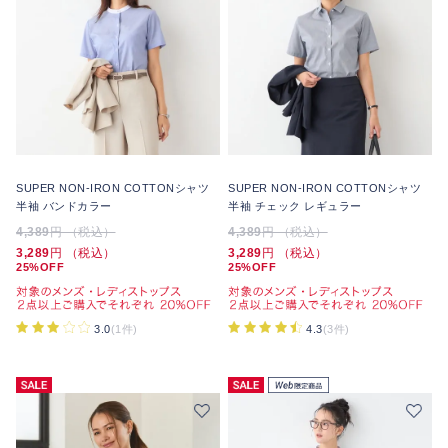
SUPER NON-IRON COTTONシャツ
SUPER NON-IRON COTTONシャツ
半袖 バンドカラー
半袖 チェック レギュラー
4,389
円 （税込）
4,389
円 （税込）
3,289
円 （税込）
3,289
円 （税込）
25%OFF
25%OFF
3.0
(1件)
4.3
(3件)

-------

What to work on:
Would you retype every line shown above exactly, leaving the pictures aside?

Output:
SUPER NON-IRON COTTONシャツ
SUPER NON-IRON COTTONシャツ
半袖 バンドカラー
半袖 チェック レギュラー
4,389
円 （税込）
4,389
円 （税込）
3,289
円 （税込）
3,289
円 （税込）
25%OFF
25%OFF
3.0
(1件)
4.3
(3件)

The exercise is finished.